Task directions
Everything in the data below except the pictures must be repeated word for word.
···
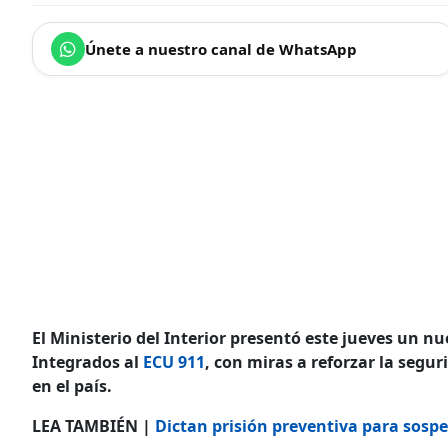
Únete a nuestro canal de WhatsApp
El Ministerio del Interior presentó este jueves un 
Integrados al
ECU 911
, con miras a reforzar la segu
en el país.
LEA TAMBIÉN |
Dictan prisión preventiva para sosp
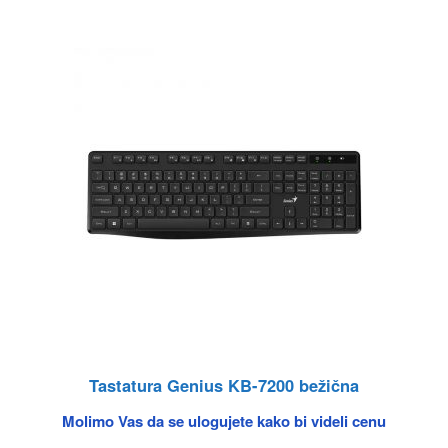
Tastatura Genius KB-7200 bežična
Molimo Vas da se ulogujete kako bi videli cenu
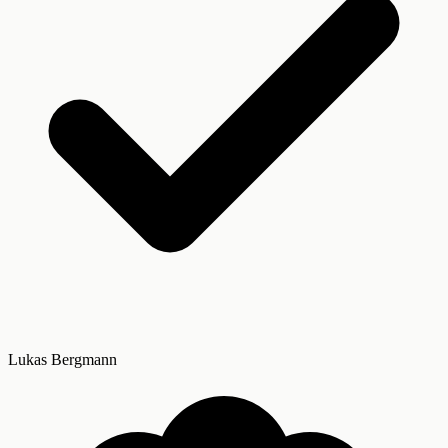
Lukas Bergmann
···
Response for this exercise
Únete a nuestro canal de WhatsApp
El Ministerio del Interior presentó este jueves un 
Integrados al
ECU 911
, con miras a reforzar la segu
en el país.
LEA TAMBIÉN |
Dictan prisión preventiva para sosp
Tastatura Genius KB-7200 bežična
Molimo Vas da se ulogujete kako bi videli cenu
Lukas Bergmann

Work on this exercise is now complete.